Exercise description: Find the line holding "193 (110, 87)" in the entries below. Give it again exactly, along with every line after it up to and including the line holding "170 (202, 83)".

Exercise input:
"""
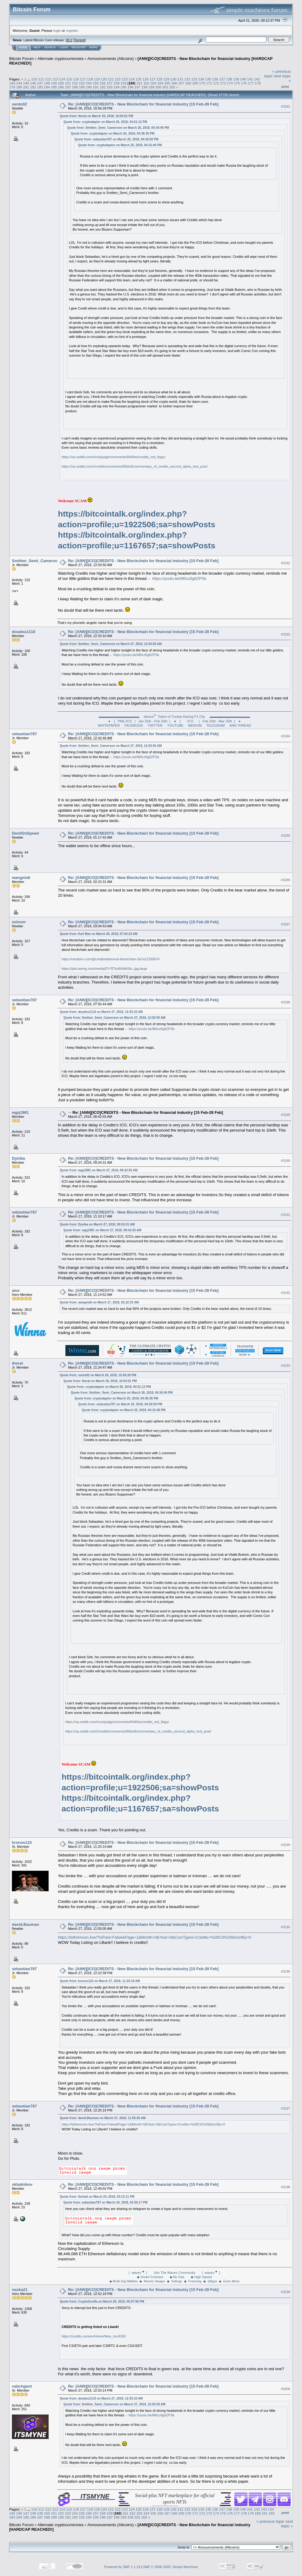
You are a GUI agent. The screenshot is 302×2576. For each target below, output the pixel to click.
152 (75, 83)
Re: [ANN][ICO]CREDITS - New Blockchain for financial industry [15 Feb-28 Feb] (143, 104)
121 (111, 79)
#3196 (285, 1971)
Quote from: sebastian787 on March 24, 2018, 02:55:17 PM (105, 2202)
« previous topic (270, 2521)
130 (173, 79)
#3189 (285, 1115)
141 (250, 79)
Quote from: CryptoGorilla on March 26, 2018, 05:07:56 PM (102, 2301)
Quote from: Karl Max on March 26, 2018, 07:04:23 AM (98, 934)
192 (103, 87)
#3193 (285, 1366)
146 (33, 83)
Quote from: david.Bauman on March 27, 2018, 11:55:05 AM (102, 2118)
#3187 (285, 924)
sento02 (19, 104)
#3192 (285, 1293)
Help (37, 47)
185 (54, 87)
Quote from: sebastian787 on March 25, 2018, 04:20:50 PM (116, 139)
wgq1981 (20, 1112)
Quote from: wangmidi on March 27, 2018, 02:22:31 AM (99, 1302)
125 (139, 79)
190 (89, 87)
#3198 (285, 2187)
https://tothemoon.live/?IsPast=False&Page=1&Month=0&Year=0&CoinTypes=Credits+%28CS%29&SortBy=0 (154, 1937)
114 (62, 79)
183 (40, 87)
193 (110, 87)
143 (12, 83)
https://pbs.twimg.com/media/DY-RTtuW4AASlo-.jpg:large (104, 968)
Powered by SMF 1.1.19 (122, 2567)
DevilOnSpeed (25, 833)
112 (48, 79)
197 (137, 87)
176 (244, 83)
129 (167, 79)
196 (130, 87)
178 (258, 83)
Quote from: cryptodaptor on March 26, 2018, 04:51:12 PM (105, 122)
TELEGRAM (215, 725)
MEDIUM (195, 725)
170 (202, 83)
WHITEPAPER (109, 725)
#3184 (285, 736)
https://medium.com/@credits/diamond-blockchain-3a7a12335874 (110, 959)
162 (146, 83)
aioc (16, 1290)
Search (50, 47)
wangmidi (21, 877)
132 (187, 79)
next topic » (287, 2523)
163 (153, 83)
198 (145, 87)
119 (97, 79)
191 (96, 87)
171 (209, 83)
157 (110, 83)
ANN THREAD (240, 725)
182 (33, 87)
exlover (19, 922)
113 (55, 79)
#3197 (285, 2108)
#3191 (285, 1215)
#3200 (285, 2389)
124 (132, 79)
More (93, 47)
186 (61, 87)
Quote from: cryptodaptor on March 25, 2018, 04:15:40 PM (120, 145)
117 (83, 79)
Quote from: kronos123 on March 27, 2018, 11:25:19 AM (100, 1981)
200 (158, 87)
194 (116, 87)
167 (181, 83)
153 (82, 83)
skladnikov (22, 2184)
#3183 (285, 634)
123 (125, 79)
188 (75, 87)
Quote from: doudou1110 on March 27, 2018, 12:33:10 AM (101, 1012)
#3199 (285, 2292)
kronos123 (22, 1842)
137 (222, 79)
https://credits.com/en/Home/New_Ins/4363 (93, 2336)
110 (34, 79)
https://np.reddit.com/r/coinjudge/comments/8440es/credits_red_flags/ (113, 457)
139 (236, 79)
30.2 (69, 40)
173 (223, 83)
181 (26, 87)
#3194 (285, 1845)
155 (96, 83)
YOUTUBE (175, 725)
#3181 (285, 106)
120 (104, 79)
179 (12, 87)
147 (40, 83)
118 (90, 79)
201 (165, 87)
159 (123, 83)
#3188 (285, 1002)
"""
Final answer:
193 (110, 87)
143 (12, 83)
https://pbs.twimg.com/media/DY-RTtuW4AASlo-.jpg:large (104, 968)
Powered by SMF 1.1.19 (122, 2567)
DevilOnSpeed (25, 833)
112 (48, 79)
197 (137, 87)
176 (244, 83)
129 (167, 79)
196 (130, 87)
178 (258, 83)
Quote from: cryptodaptor on March 26, 2018, 04:51:12 PM (105, 122)
TELEGRAM (215, 725)
MEDIUM (195, 725)
170 (202, 83)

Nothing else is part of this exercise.